# [RECORDS FOR THE EXERCISE]
++++++++++

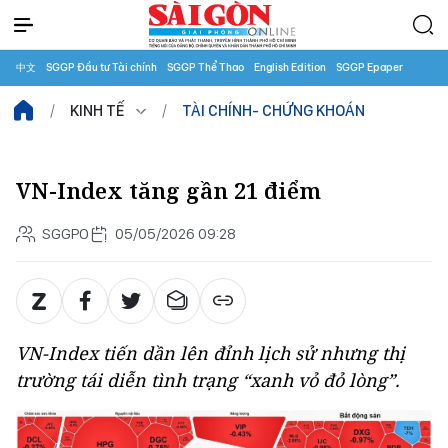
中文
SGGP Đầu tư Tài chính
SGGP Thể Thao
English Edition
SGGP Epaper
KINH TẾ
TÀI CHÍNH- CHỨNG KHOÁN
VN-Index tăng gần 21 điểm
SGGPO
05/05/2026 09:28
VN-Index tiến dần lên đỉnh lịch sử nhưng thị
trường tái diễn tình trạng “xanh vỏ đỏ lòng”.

++++++++++

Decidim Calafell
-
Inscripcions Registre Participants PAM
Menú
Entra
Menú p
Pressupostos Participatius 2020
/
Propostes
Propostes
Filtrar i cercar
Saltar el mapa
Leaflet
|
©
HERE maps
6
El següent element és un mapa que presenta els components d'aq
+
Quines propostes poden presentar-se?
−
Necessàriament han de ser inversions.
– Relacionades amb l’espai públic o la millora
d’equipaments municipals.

++++++++++

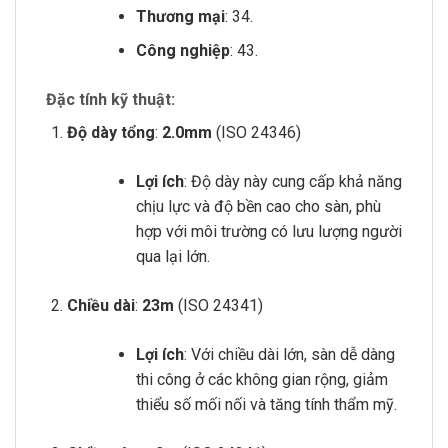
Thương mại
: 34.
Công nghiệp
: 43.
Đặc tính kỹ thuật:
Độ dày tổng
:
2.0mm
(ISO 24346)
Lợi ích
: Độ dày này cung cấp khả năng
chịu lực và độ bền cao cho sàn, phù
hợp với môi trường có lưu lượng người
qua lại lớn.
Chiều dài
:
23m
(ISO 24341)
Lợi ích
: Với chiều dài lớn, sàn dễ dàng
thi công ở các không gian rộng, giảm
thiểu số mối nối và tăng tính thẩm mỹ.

++++++++++

# [WHAT THE TASK REQUIRES]
Line count for "tăng": count the lines of the records above that contain it and give only the number.

# [YOUR RESPONSE]
2